ORLANDO, FLA.--When a merger, new computer system or remodeled office becomes so jarring that workers are growing stressed, angry and combative, Brad Karsh has five words of advice: Millennials can be your friends.
In other words, said Karsh, who spoke at the 2014 Society for Human Resource Management Annual Conference & Exposition, those born between 1981 and 2000 are so accustomed to adapting, comfortable around authority figures and confident about asking questions that they may be best suited to lead older workers in embracing company change.
“Millennials have grown up changing all the time; they deal better with change, because it’s almost in their DNA,” said Karsh, president of Chicago-based JB Training Solutions, a consultant and training company, and a Generation X-er himself.
Born in 1965, raised with the old-fashioned rotary phone, left to play outdoors without parental supervision, and accustomed to steering clear of whatever boss he worked for in his career, Karsh said his childhood experience was unlike that of most Millennials. They, he said, have adapted to numerous iterations of mobile devices and computers, grew up with structured sports, camps and “playdates,” and believe that no supervisory communication means they’re doing a bad job, Karsh said.

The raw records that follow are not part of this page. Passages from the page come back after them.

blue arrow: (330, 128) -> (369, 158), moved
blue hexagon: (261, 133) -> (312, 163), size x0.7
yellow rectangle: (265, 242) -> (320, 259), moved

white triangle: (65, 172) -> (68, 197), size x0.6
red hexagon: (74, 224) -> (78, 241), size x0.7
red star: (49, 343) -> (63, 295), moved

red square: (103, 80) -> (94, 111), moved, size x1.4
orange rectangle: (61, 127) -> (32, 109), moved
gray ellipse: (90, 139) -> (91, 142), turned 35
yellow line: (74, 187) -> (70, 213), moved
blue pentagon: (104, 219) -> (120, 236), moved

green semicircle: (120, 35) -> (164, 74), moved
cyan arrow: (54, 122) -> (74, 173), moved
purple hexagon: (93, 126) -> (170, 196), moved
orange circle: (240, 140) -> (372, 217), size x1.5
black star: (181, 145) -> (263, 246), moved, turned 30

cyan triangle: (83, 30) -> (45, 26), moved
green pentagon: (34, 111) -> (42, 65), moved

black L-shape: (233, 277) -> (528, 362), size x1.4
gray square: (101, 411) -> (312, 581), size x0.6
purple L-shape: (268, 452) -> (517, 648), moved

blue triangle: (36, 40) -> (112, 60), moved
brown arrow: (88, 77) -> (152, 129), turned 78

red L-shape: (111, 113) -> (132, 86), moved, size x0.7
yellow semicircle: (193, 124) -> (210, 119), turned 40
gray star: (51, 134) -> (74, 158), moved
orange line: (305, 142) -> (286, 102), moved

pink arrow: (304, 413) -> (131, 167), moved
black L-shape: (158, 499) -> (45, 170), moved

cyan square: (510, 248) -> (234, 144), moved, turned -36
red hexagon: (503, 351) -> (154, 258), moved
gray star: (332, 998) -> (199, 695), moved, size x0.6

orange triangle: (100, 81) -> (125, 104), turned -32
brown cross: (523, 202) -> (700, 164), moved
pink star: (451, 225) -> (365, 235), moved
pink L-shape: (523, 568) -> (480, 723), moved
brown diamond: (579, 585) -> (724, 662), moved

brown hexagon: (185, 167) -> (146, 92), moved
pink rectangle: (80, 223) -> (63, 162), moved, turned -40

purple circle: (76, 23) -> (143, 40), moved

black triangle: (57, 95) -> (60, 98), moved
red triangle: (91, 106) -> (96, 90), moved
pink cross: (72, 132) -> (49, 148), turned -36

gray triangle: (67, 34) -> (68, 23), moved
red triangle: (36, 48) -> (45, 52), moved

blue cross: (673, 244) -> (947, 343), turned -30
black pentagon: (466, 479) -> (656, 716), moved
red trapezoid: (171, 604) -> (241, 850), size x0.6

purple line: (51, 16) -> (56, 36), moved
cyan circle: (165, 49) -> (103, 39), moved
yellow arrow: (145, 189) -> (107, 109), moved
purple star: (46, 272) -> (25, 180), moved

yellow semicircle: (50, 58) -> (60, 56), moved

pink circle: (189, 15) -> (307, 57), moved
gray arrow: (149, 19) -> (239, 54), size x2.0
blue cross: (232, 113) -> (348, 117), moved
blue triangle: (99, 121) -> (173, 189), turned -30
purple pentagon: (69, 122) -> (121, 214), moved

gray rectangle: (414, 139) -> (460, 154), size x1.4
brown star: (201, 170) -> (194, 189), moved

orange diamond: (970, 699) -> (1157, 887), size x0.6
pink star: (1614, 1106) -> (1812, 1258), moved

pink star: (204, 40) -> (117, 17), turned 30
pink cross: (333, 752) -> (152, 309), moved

The session—titled “Change Management Unplugged: Four Essential Rules of Managing the ‘Millennial Movement”—drew more than 600 people and an overflow audience watching a monitor outside the seminar room. The session examined how to manage Millennials during organizational change, and how to harness these young workers’ attributes to bring older workers on board.
Karsh described four distinct stages that employees go through when facing major workplace change and discussed each transition through the lens of a Millennial, detailing how that perspective often differs from that of Generation X and the Baby Boomers:
Shock and denial. The HR professional’s job at this stage, he said, is to inform, explain, communicate continually and be transparent about what to expect. For Millennials, whose parents tended to arrange their calendars, that means they’re looking to managers for answers. “When Gen X-ers and Boomers had a question at work, they were told to ‘figure it out,’ ” Karsh said. “Millennials love to ask questions. … [they] love to know why.” That means answering questions such as, “What does it mean for me?” “How soon will it happen?” “How will it affect my job?” “Will I get more money?” “Will I get training?”
Anger and resistance. The HR department’s job here, he said, is to anticipate objections, have a plan for addressing them, and show empathy. Because Millennials are more likely to consider their parents role models than older generations, they are more relaxed around authority figures than Karsh recalls being around his bosses. Today, he joked, a Millennial who sees his CEO walking down the hall is likely to say, “Bill, you son of a gun! How’s the golf game?” And the Millennial, he said, takes liberal advantage of the CEO’s “open-door policy.” Hence, he said, the Millennial is not shy about looking to supervisors for mentoring and guidance. “You need to tap into that,” Karsh said. “You want to operate as someone they can turn to, they can trust, who can talk them through things.”
Exploration. At this stage, he said, workers are discovering the benefits of the company’s change—whether it’s the ability to access more e-mail accounts on a new mobile phone, or the closer collaboration that comes with an open-office floor plan. The HR manager should encourage workers to experiment with the change and learn how it helps them do their jobs. Because collaborating and contributing to a larger objective is important to Millennials, he said, “this is a wonderful opportunity to connect Millennials to what you’re going through. Let them lead teams. They might be moving through the change slightly ahead of Boomers and Gen X-ers.”
Commitment. Once workers are on board with the organizational change, he said, it’s HR’s task to keep the momentum going. For Millennials, this means frequent feedback. For Boomers, he explained, not hearing from the boss is good news. However, to Millennials, a lack of supervisory feedback tells them they’ve done something wrong. “It’s important for you to recognize that no news about their performance is bad news,” Karsh said. “So … news, news, news.”
Dana Wilkie is an online editor/manager for SHRM.